Avons pris ensuite un taxi genre voiture de luxe VIP (pour 50 euros à 3, 130 bornes, 3 heures) au marché de Amman, où des rabatteurs répètent "Sham" (Damas, et par extension Syrie en vieil Arabe, mais ils emploient aussi la version moderne qui se prononce "sou-ria" ou Suriyah) comme un mantra.


Après l'interminable East-Amman le paysage dévie lentement vers le méditerranéen. Les collines sont un peu plus habitées de vert, on aperçoit ci et là des arbres et même une fois un étang. Byzance est encore loin. Mais le monde semble déjà un peu plus doux.


La frontière prend des plombes. Un contrôle de passeport jordanien. Puis arrêt à un poste pour payer la taxe de sortie. Nous faisons la queue dans un assez joyeux chaos de turcs, de jordaniens, de syriens, d'irakiens et de saoudiens mêlés. Nombreuses femmes recouvertes de noir, des pieds au crâne. Notre groupe américano-jordano-français fait sensation. La queue pour payer et obtenir un ticket, la queue pour obtenir le tampon de sortie contre le ticket. Puis un dernier contrôle du visa de sortie, puis c'est la Syrie. Je m'agace de cette particularité locale, cette habitude qu'on les gens à ne jamais respecter la queue (encore un point commun avec les israélien) et à vous passer devant comme des malotrus, à pousser leur passeport dans la guérite au moment où c'est à vous de parler. J'essaie une minute de la jouer digne, "je suis au dessus de ça, vous l'emporterez pas au paradis, je resterai stoïque et allemand 10 vies si il le faut", et puis au final je me jette dans la mêlée. Après le tampon et check du visa, un petit dernier contrôle de passeport et nous voilà en Syrie.
J'aime les voyages et je hais les frontières. Je suis un gars prévisible.

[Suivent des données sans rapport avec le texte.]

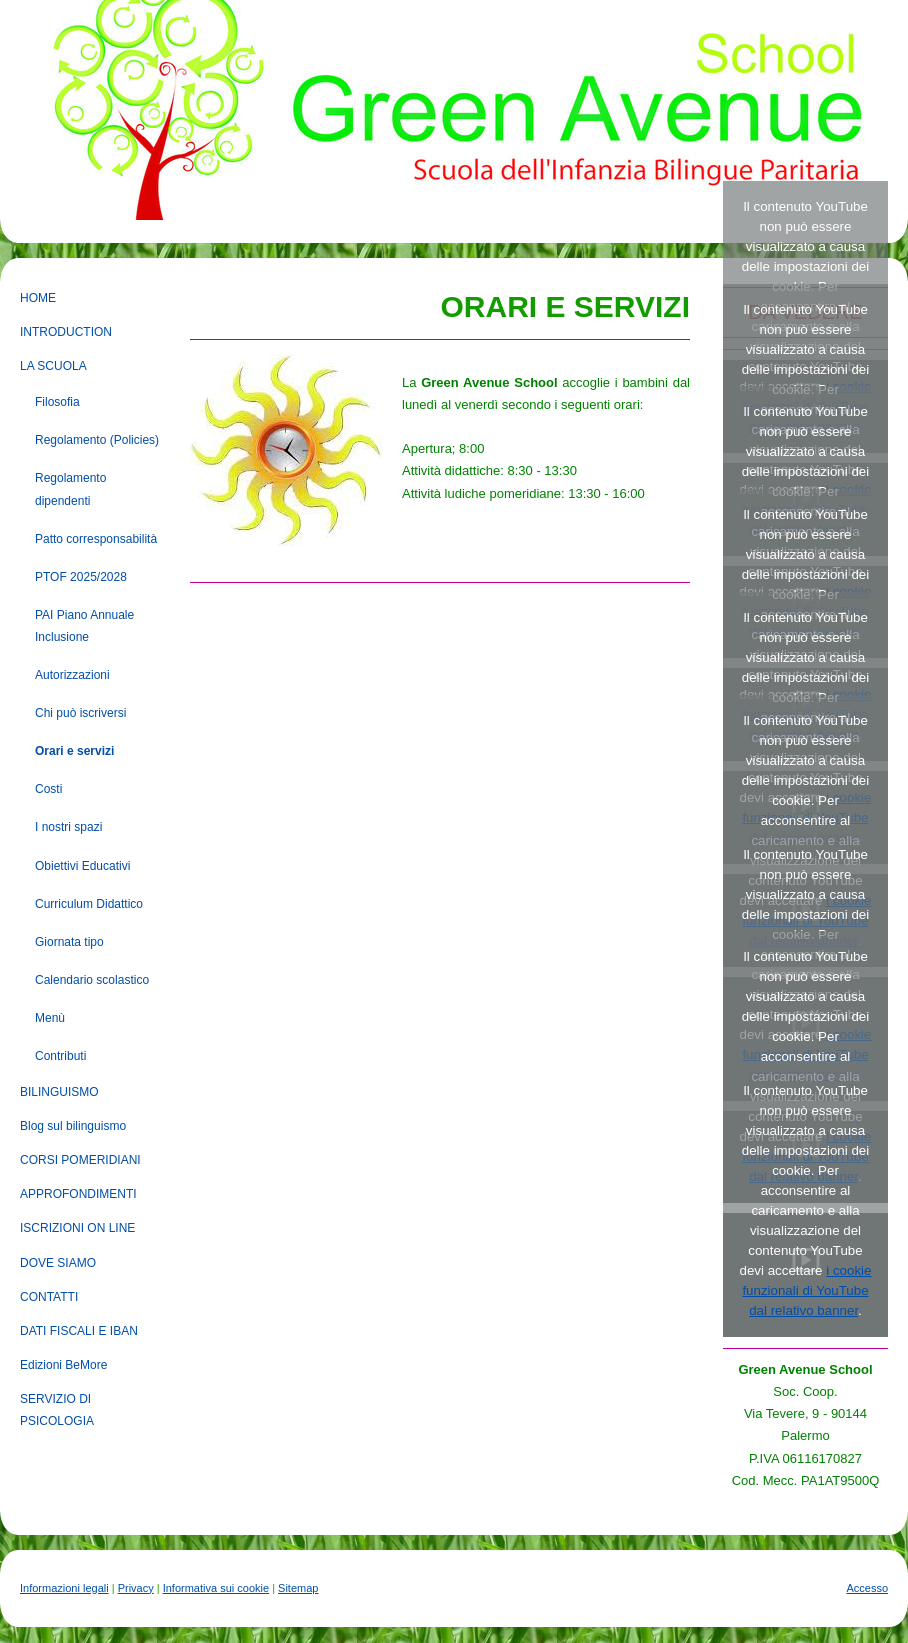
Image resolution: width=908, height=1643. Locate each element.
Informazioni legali (64, 1588)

Tout de suite une fois quitté le no man's land on est frappé par les cultures, l'irrigation. La richesse en eau de la Syrie impressionne. Comme si la frontière était une ligne de partage des eaux. On est maintenant en Toscane avec des minarets. La terre rouge, les oliviers (et des maisons pas finies en parpaing ou en béton cru, il faut pas déconner non plus) à la lumière orange du soleil couchant. A notre gauche un peu plus loin sur la ligne d'horizon, le Golan, sa majesté disputée et ses bruits de bottes.


Damas


Amman n'est qu'une agglomeration, Damas est une ville, vieille comme la terre de ses collines ratiboisées mais assez vivante pour que le passé glorieux ne soit pas son seul sujet de préoccupation.


Toleen me dit que les arabes aiment trouver des raisons extérieures à leur malheur. Les occidentaux, le satan américain, Israël. Pour le rendre inéluctable. Cette tendance arabe à pleurer leur horrible destin plutôt que de vouloir le changer.
En ce sens la revolution tunisienne a pris tout le monde par surprise, jeunesse éclairée comprise. Cette melancolie anihilatrice d'énergie remonte selon-elle à plus loin encore que la religion elle-même, il serait bien trop facile de la mettre sur le seul dos de l'Islam.


C'est peut-être bien ce qui explique l'omnipresence de ferrouz. Dans le taxi défoncé qui nous fait traverser la ville le premier soir pour aller manger un repas merveileux dans un beau café de la vieille ville, Ferrouz. Chez A et Z chez qui nous logeons, Ferrouz. Dans les boutiques, Ferrouz. Toute cette foutue melancolie orientale, cet espèce de cocon de poésie raffinée mais triste pour amortir le choc de pierre et de metal de la vraie vie. C'est vrai qu'à mes oreilles Ferrouz parle à quelque chose de profond, à un masochisme ancré en chacun qui se déguise sous le nom de "beauté". Et parle à cette sophistication incroyable qui est disséminée dans à peu près chacun des objets de la vie quotidienne, dans chaque détail de la ville peut-être plus vieille que Mathusalem. Quand Saint-Paul (dont je n'ai trouvé aucune Tarse) y trouve la voie d'Ananie et de dieu la ville est déjà multimillénaire, ce qui permet de relativiser le règne de El-Assad...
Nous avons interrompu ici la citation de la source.